Pour comprendre cette dernière affirmation, il faut s’intéresser, encore une fois, à l’essence de la liste de l’article L. 622-6.

D’abord, relevons que même si la version du texte n’était pas applicable au sein de l’espèce commentée, la loi n° 2022-172 du 14 février 2022 est venue apporter une précision intéressante quant à la vocation de la liste au cœur de l’analyse. Désormais, le texte précise que l’obligation faite au débiteur de remettre certaines informations dès l’ouverture de la procédure aux organes de cette dernière s’inscrit « dans les besoins de l’exercice de leur mandat ».

Or, si elle est éclairante, la « nouvelle » rédaction du texte ne change rien au droit positif, car aujourd’hui comme hier l’essence de l’article L. 622-6 est de permettre aux organes de la procédure d’avoir une première idée sur l’étendue du passif et de l’actif du débiteur dans les liens de la procédure collective.

Cela étant, la précision apportée permet de se convaincre qu’il est impossible de voir dans la mention d’une créance au sein de la liste, d’une part, une quelconque reconnaissance de dette de la part du débiteur, et d’autre part, une tout aussi éventuelle preuve d’une renonciation tacite à se prévaloir de la prescription de l’une des créances qui y seraient mentionnées.

Au demeurant, l’un des objectifs de la liste est simplement « de faciliter la vie » des mandataires de justice.

Dans la même veine, lorsque l’information sur la créance parvient au mandataire par le biais de la liste de l’article L. 622-6 du code de commerce, il est intéressant de relever qu’aucune marge de manœuvre n’est octroyée au débiteur. Si nous formulons cette remarque, c’est que le débiteur est en quelque sorte obligé de mentionner toutes les créances – même s’il envisage de les contester – puisque s’il est de mauvaise foi, l’article L. 653-8 du code de commerce sanctionne ce défaut de mention par une interdiction de gérer.

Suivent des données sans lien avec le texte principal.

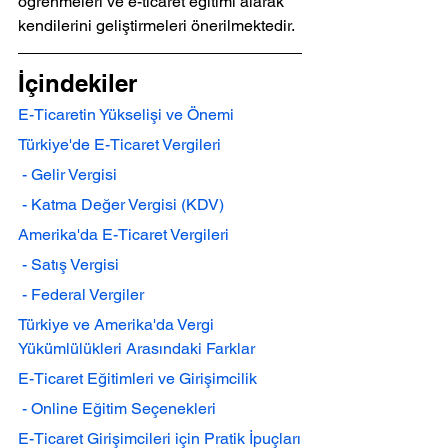
öğrenmeleri ve e-ticaret eğitimi alarak 
kendilerini geliştirmeleri önerilmektedir.
İçindekiler
E-Ticaretin Yükselişi ve Önemi
Türkiye'de E-Ticaret Vergileri
 - Gelir Vergisi
 - Katma Değer Vergisi (KDV)
Amerika'da E-Ticaret Vergileri
 - Satış Vergisi
 - Federal Vergiler
Türkiye ve Amerika'da Vergi 
Yükümlülükleri Arasındaki Farklar
E-Ticaret Eğitimleri ve Girişimcilik
 - Online Eğitim Seçenekleri
E-Ticaret Girişimcileri için Pratik İpuçları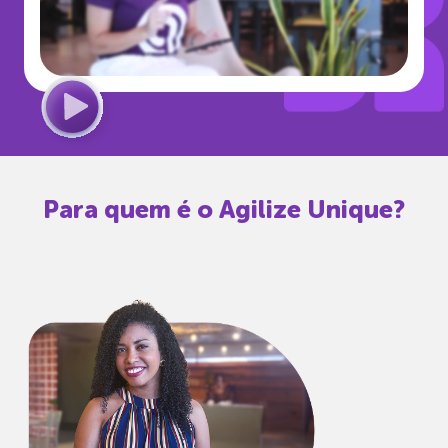
Para quem é o Agilize Unique?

Partant, voir dans la liste de l’article L. 622-6 un mécanisme de renonciation volontaire à la prescription d’une créance reviendrait à encourager le débiteur à prendre le risque du prononcé d’une sanction professionnelle : ce dernier pouvant être plus réticent à mentionner, dès l’ouverture de la procédure, l’existence de telle ou telle créance.

Suivant la même logique, ce serait aussi participer à l’explosion des actions en relevé de forclusion, ralentissant le déroulement de la procédure, sur le motif d’une omission du créancier de la liste de l’article L. 622-6, motif que l’on sait désormais « automatique » quant à l’obtention d’un relevé de forclusion (Com. 16 juin 2021, n° 19-17.186 FS-P, Dalloz actualité 28 juin 2021, obs. B. Ferrari ; D. 2021. 1183 ; ibid. 1736, obs. F.-X. Lucas et P. Cagnoli ; ibid. 2262, chron. S. Barbot, C. Bellino et C. de Cabarrus ; Rev. sociétés 2021. 551, obs. F. Reille ; Rev. prat. rec. 2021. 71, chron. P. Roussel Galle et F. Reille ; RTD com. 2021. 919, obs. A. Martin-Serf ).

Finalement et au regard de ces derniers inconvénients, la solution posée en l’espèce nous paraît donc parfaitement respectueuse des intérêts en présence et vient utilement compléter la construction jurisprudentielle relative à la portée de la liste de l’article L. 622-6.